Heresies
Heresies is the sort of topic you blog about after someone's said something that has pi**ed you off. Like, royally. Sort of: What is wrong with what that person just said? It pivoted on something, I just can't tell what! And it's driving me nuts!
The Catholic Church is not much use, as I found out from googling "heresy." Sure, they have lists of heresies, all with cool Greek-sounding names, and most accompanied by at least one major slaughter or inquisitional cleansing. But virtually all of these have to do with incorrect perspectives on Jesus' true nature as defined by the Church, or incorrect perspectives on the role of the Church as defined by the Church.
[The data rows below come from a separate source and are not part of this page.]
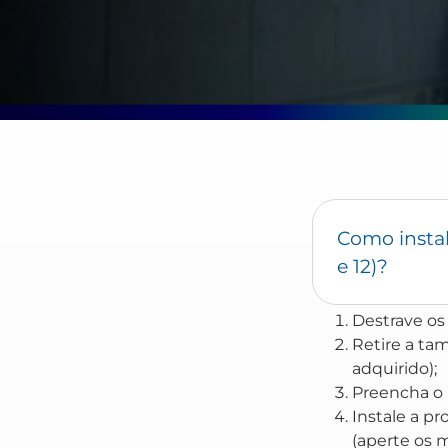
Como instal
e 12)?
Destrave os
Retire a ta
adquirido);
Preencha o 
Instale a p
(aperte os 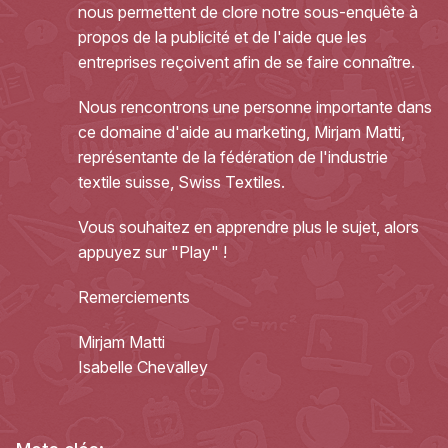
nous permettent de clore notre sous-enquête à
propos de la publicité et de l'aide que les
entreprises reçoivent afin de se faire connaître.
Nous rencontrons une personne importante dans
ce domaine d'aide au marketing, Mirjam Matti,
représentante de la fédération de l'industrie
textile suisse, Swiss Textiles.
Vous souhaitez en apprendre plus le sujet, alors
appuyez sur "Play" !
Remerciements
Mirjam Matti
Isabelle Chevalley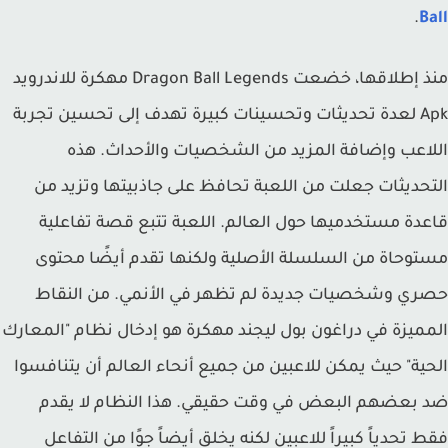
.
B
منذ إطلاقها، خضعت Dragon Ball Legends مهكرة للاندرويد
Apk لعدة تحديثات وتحسينات كبيرة تهدف إلى تحسين تجربة
اعب وإضافة المزيد من الشخصيات والأحداث. هذه
حديثات جعلت من اللعبة تحافظ على جاذبيتها وتزيد من
دة مستخدميها حول العالم. اللعبة تتبع قصة تفاعلية
وحاة من السلسلة الأصلية ولكنها تقدم أيضًا محتوى
ي وشخصيات جديدة لم تظهر في الأنمي. من النقاط
ميزة في دراغون بول ليجند مهكرة هو إدخال نظام "المعارك
ية" حيث يمكن للاعبين من جميع أنحاء العالم أن يتنافسوا
بعضهم البعض في وقت حقيقي. هذا النظام لا يقدم
 تحدياً كبيراً للاعبين لكنه يخلق أيضاً جوًا من التفاعل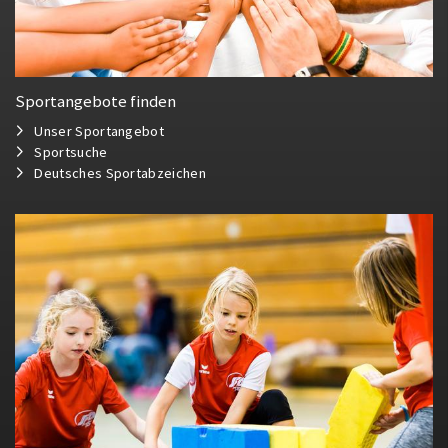
Sportangebote finden
Unser Sportangebot
Sportsuche
Deutsches Sportabzeichen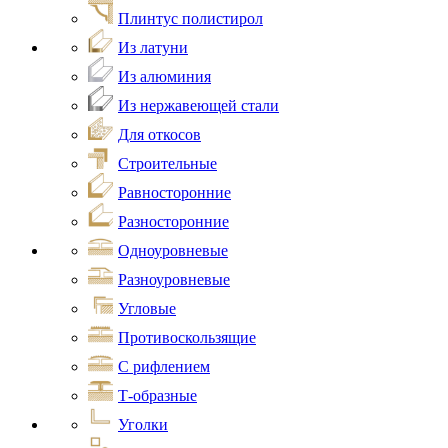
Плинтус полистирол
Из латуни
Из алюминия
Из нержавеющей стали
Для откосов
Строительные
Равносторонние
Разносторонние
Одноуровневые
Разноуровневые
Угловые
Противоскользящие
С рифлением
Т-образные
Уголки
There isn't much about plain, vanilla heresy.
And that's the rub with heresies. Because a heresy by definition is relative. It has to be heretical to something. That something is usually a set of doctrines.
But what about just general heresies? Like, heretical to the sense of Jesus' teachings about the nature of God, or heretical to the collected wisdom of spiritual traditions?
This question made me sit down and clarify my notions of heresy in my own mind so that next time I am prepared to speak to them. What strikes me now is that heresy is often disguised in "orthodox" language, which sows confusion and helps imbed heresy into our culture.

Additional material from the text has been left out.